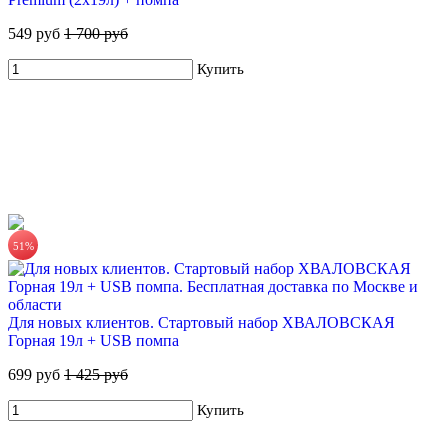
549 руб
1 700 руб
ХВАЛОВСКАЯ Горная минеральная столовая вода 18,9л в
Купить
одноразовой таре
845 руб.
Купить
51%
Для новых клиентов. Стартовый набор ХВАЛОВСКАЯ
ХВАЛОВСКАЯ Premium природная питьевая вода 18,9л
Горная 19л + USB помпа
555 руб.
699 руб
1 425 руб
Купить
Купить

Exercise aim:
Output the entries above verbatim. Omit the images.

Response to the exercise:
549 руб
1 700 руб
ХВАЛОВСКАЯ Горная минеральная столовая вода 18,9л в
Купить
одноразовой таре
845 руб.
Купить
51%
Для новых клиентов. Стартовый набор ХВАЛОВСКАЯ
ХВАЛОВСКАЯ Premium природная питьевая вода 18,9л
Горная 19л + USB помпа
555 руб.
699 руб
1 425 руб
Купить
Купить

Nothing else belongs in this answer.